WORK TO COMPLETE
For the entries below, report every line that includes the word "South".

EXERCISE DATA: Begin

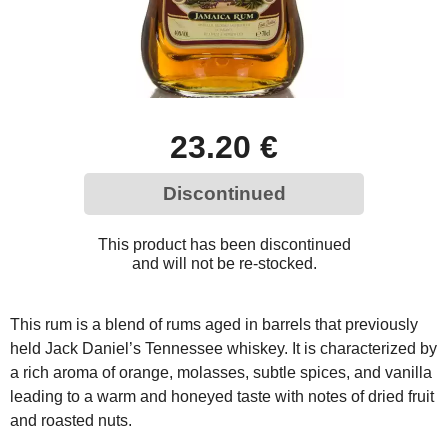
23.20 €
Discontinued
This product has been discontinued
and will not be re-stocked.
This rum is a blend of rums aged in barrels that previously
held Jack Daniel’s Tennessee whiskey. It is characterized by
a rich aroma of orange, molasses, subtle spices, and vanilla
leading to a warm and honeyed taste with notes of dried fruit
and roasted nuts.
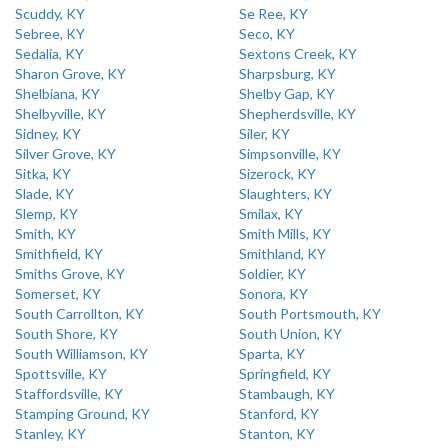
Scuddy, KY
Se Ree, KY
Sebree, KY
Seco, KY
Sedalia, KY
Sextons Creek, KY
Sharon Grove, KY
Sharpsburg, KY
Shelbiana, KY
Shelby Gap, KY
Shelbyville, KY
Shepherdsville, KY
Sidney, KY
Siler, KY
Silver Grove, KY
Simpsonville, KY
Sitka, KY
Sizerock, KY
Slade, KY
Slaughters, KY
Slemp, KY
Smilax, KY
Smith, KY
Smith Mills, KY
Smithfield, KY
Smithland, KY
Smiths Grove, KY
Soldier, KY
Somerset, KY
Sonora, KY
South Carrollton, KY
South Portsmouth, KY
South Shore, KY
South Union, KY
South Williamson, KY
Sparta, KY
Spottsville, KY
Springfield, KY
Staffordsville, KY
Stambaugh, KY
Stamping Ground, KY
Stanford, KY
Stanley, KY
Stanton, KY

EXERCISE DATA: End

OUTPUT FOR THIS TASK
South Carrollton, KY
South Portsmouth, KY
South Shore, KY
South Union, KY
South Williamson, KY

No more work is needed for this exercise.